Whilst studying at Nottingham Trent I began thinking about what career path interested me and at the freshers fair whilst was in year 2, the charity Victim Support were advertising a 10 hour a week job role. I applied and thankfully got the job where I have now been working for eighteen months and if possible I will continue to work after I graduate.
I am one of seven 'victim care officers' which involves us attempting to contact the majority of victims of crime in Nottinghamshire to assess whether they need any practical or emotional support. If they do so I arrange and monitor this service with the victim to ensure they are feeling better in the long run.
Our office is open 8am till 8pm so I cover the 6-8 shift Monday - Friday which fits in perfectly with my degree and I also earn good money which funds my student lifestyle! It has been a brilliant experience as I have made some good friends and professional contacts, been on serious crime training schemes which are incredibly interesting and learnt more about what I may want to do with my future.
However the biggest benefit would have to be that I feel at home within Nottingham now; I don't just feel like a student here with a home where my parents live. I have been able to build my life here and hopefully have been a positive resource to the community of Nottingham.

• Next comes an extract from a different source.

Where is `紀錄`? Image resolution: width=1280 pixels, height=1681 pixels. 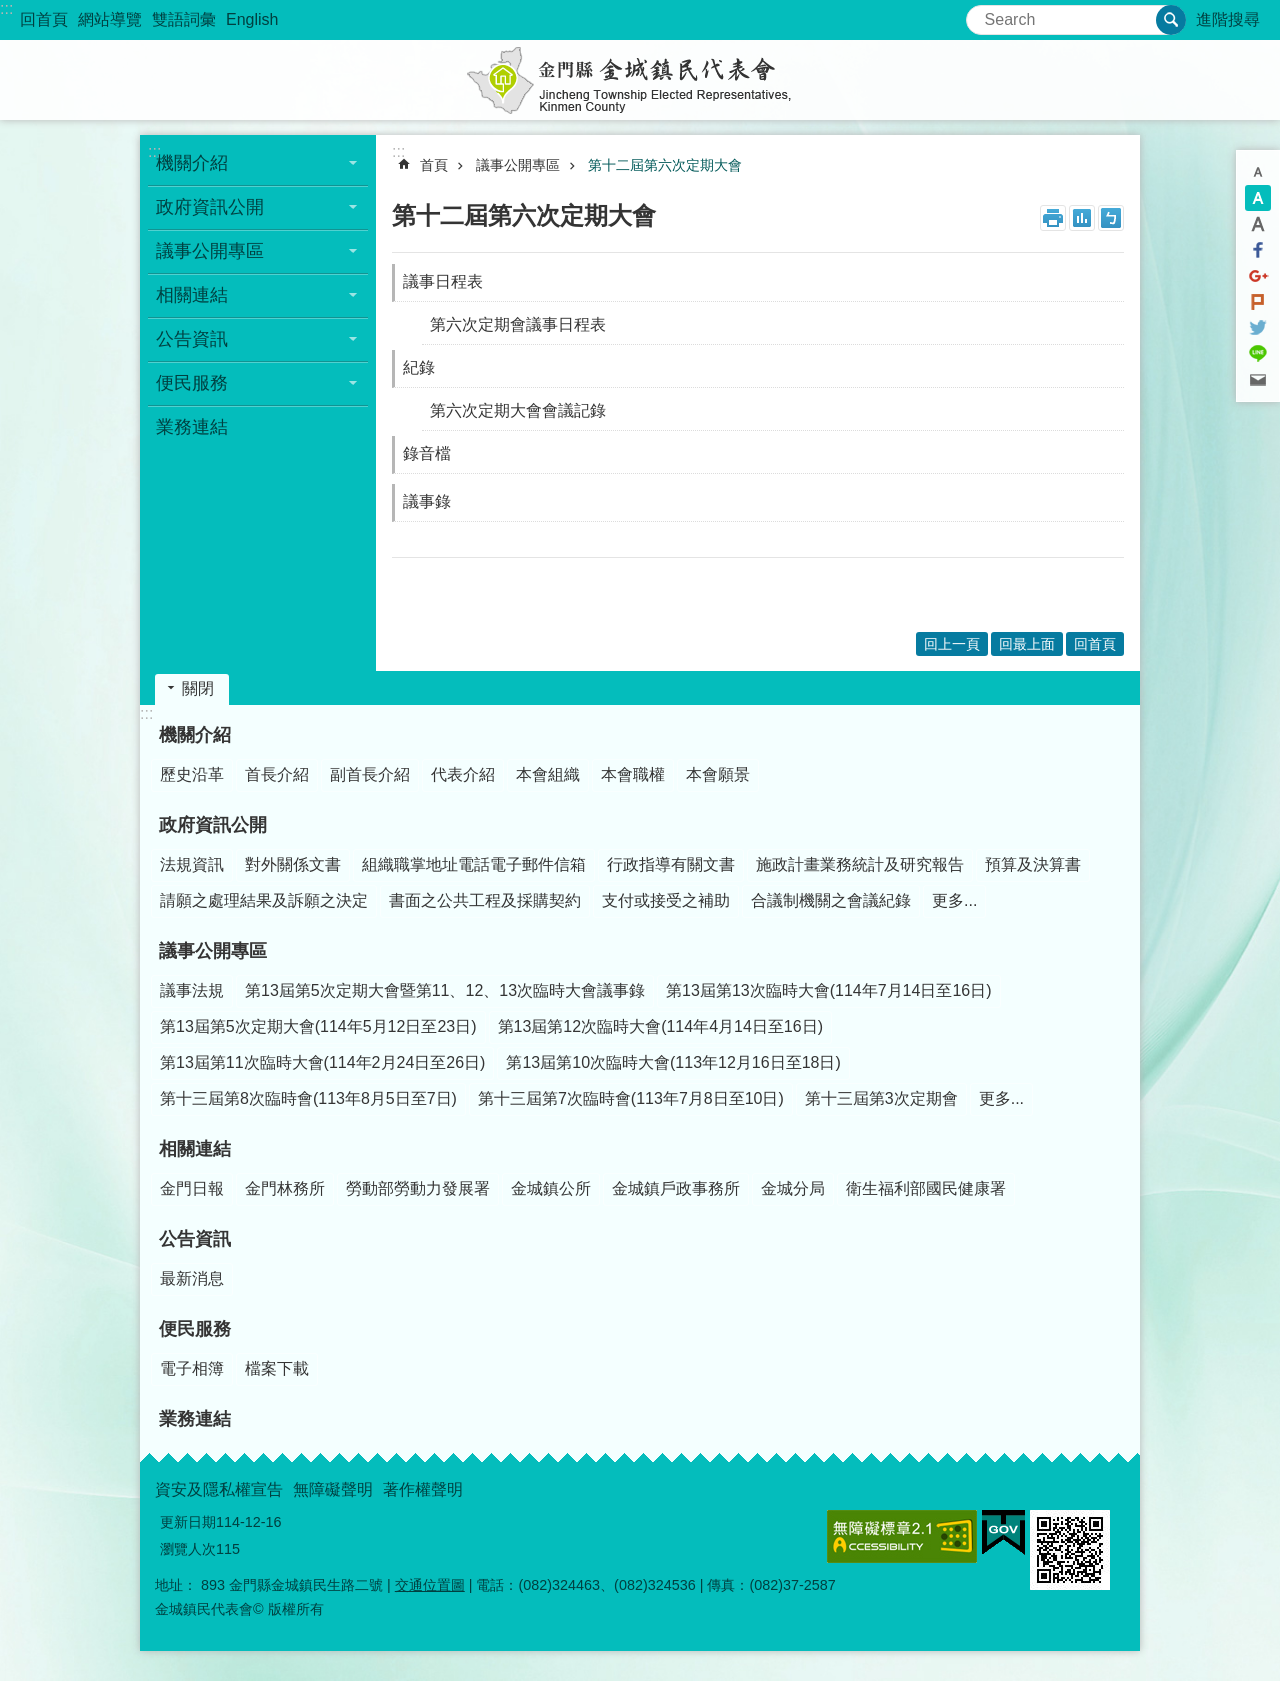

The only negative I could think of is that when something happens at work you are expected to be able to give up time to attend, for example a meeting with another agency about a victim. This requires great dedication and if the course had required more lecture/seminar contact I would have struggled. Luckily sociology is greatly a self-learning course, where our own reading and development is vital and thus I have learnt to manage and organise my time efficiently.
I am currently applying for other jobs in case it is not possible to stay with Victim Support and I am finding that all the experiences I have had from my job can be supported by the modules I chose during my degree; for example race and ethnicity is beneficial for workplace diversity.
I have not only worked and studied whilst at university, I have thoroughly enjoyed my time at Trent and being a student however what I have learnt is that employers look for more than a degree these days and having some good experience within a job or volunteering role can only make you look better than others and I would especially encourage all students to become involved in what they can do for the local community.